Successful waste oil collection businesses provide equal attention to the collection and disposal portion of their business. You need a steady stream of clients for collection and a strong recycling program to obtain higher revenue and profits. Whether you want to focus on cooking oil used in restaurants or car oil, you need a strong understanding of the regulations for collection, transportation and disposal of waste oil. This business can be started with about $20,000 in start-up funds and can be run as a one-person operation. Provide an efficient and convenient service for collecting waste oil, and you will have a strong basis for a long-term business.
Things You'll Need
- Business insurance
- Collection containers
- Transportation vehicle
- Testing equipment
Research the waste oil regulations in your area. Determine what types of oil you can collect, the regulations and costs for disposing non-recyclable oils, transportation requirements, legal requirements and the necessary containers.

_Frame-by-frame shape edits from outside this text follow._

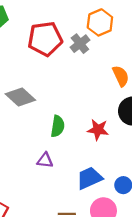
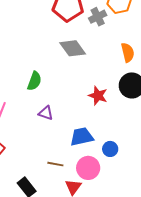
gray diamond: (20, 97) -> (73, 48), moved
green semicircle: (58, 126) -> (34, 81), moved

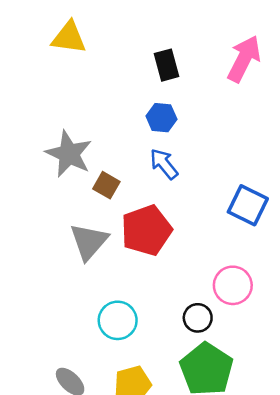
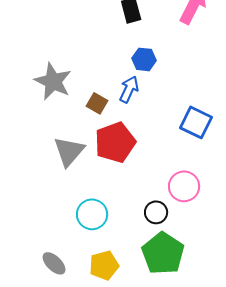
blue hexagon: (161, 118) -> (144, 59), moved
blue arrow: (164, 164) -> (129, 89), turned 64
brown square: (106, 185) -> (97, 103), moved

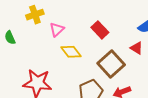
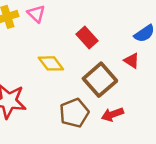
pink triangle: (57, 29) -> (36, 14), moved, turned -35

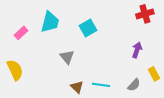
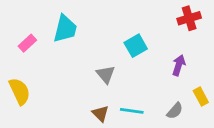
cyan square: (88, 28) -> (136, 46), moved
gray triangle: (67, 57) -> (106, 74), moved

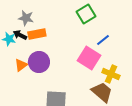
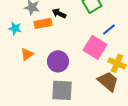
black arrow: (20, 35) -> (59, 13), moved
purple circle: (39, 62) -> (58, 61), moved

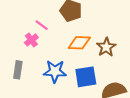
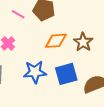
pink line: (42, 25) -> (18, 14), moved

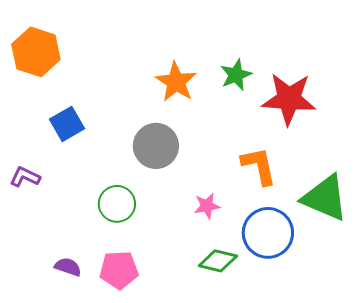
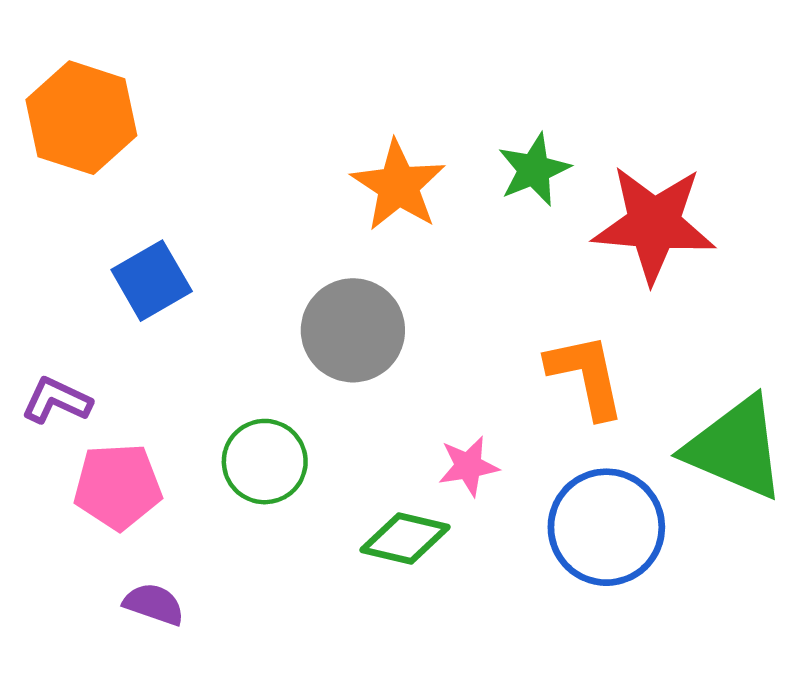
green diamond: (218, 261) -> (405, 538), moved
pink pentagon: (119, 270) -> (118, 486), moved

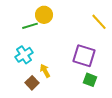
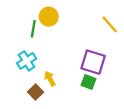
green line: (30, 26) -> (33, 29), turned -63
green square: (90, 80) -> (89, 82), moved

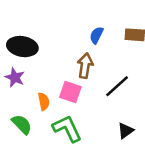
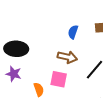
brown arrow: (85, 66) -> (67, 57), turned 102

Determine the types of waste oil you want to collect. Your options include car oil, restaurant oil and oil used in manufacturing processes. Each type of waste oil may have different regulations and recycling options in your area. Research the existing market and current service providers to find a niche that is not currently oversaturated with other waste oil collectors. Look at the value of waste oil for recycling and the distance to the closest recycling plant. Based on your research, pick the type of waste oil that will provide a high number of clients and a high recycling value.
Formally establish your business. Consider establishing an S corporation to help limit legal and personal financial exposure in case of accidents. Set up accounting and organizational systems that tracks your expenses and profits. A basic system of a desktop computer and Quickbooks Accounting software should cost around $800. Obtain all needed licenses, including commercial driver's licenses, or CDL, for driving larger trucks with a hazardous materials, or HAZMAT, endorsement if appropriate. If you use a smaller truck, a CDL license is not needed. CDL training and licensing can be found for around $1,000. Buy business insurance to cover all equipment from loss and liability insurance in case of accidents. Insurance costs vary based on the type of truck you are driving and your location. For a small truck in an urban area, budget about $400 a month for commercial insurance.
Buy equipment. Buy all needed equipment to store, distribute and recycle the type of waste oil you want to collect. You may need to buy special containers for your clients to use between pick-ups, a commercial transportation vehicle, storage vats, testing equipment and any equipment specified by your state or local governments. A small flatbed truck with a 12-foot bed and a lift can be found used for around $14,000. Start with about 40 fifty-five gallon drums for customer storage, which will let you service about 35 customers. Purchase additional storage drums as your business grows. You can find used certified drums for about $50 each. When starting out, rely on your drums for all stages of oil storage. Total equipment cost will be about $2,500. The total cost of a vehicle and equipment should average $16,500.
Obtain clients. Send out fliers and visit businesses using the types of oil you want to collect. Consider advertising in a local trade paper for restaurants or for the automotive industry. You can usually place a small ad for about $100. Describe your services and obtain agreements to collect their oil. Make it convenient for business owners to work with your service. Doing so will help obtain additional clients through word-of-mouth advertising. Consider offering additional services, such as deep cleaning, to increase your per-customer revenue.